[Work order] Within the data below, count every line that includes "Washington" and report the total alone.

^^^^

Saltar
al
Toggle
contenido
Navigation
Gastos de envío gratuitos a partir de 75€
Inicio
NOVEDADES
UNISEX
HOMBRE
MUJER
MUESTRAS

^^^^

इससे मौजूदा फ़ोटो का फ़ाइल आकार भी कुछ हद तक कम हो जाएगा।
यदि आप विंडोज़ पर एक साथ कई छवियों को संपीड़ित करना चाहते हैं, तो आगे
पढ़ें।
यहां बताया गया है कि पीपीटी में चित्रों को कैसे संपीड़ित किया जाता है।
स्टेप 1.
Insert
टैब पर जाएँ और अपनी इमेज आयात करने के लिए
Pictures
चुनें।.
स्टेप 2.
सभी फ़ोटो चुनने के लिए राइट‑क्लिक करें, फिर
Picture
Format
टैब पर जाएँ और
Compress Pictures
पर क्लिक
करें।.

^^^^

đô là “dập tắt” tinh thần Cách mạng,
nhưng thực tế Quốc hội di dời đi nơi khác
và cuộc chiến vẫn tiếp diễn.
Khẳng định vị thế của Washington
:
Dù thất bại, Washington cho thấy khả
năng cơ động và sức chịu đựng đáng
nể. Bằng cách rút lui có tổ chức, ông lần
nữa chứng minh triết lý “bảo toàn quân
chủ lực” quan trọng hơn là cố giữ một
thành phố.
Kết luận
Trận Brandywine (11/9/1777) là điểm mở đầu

^^^^

[Result] 2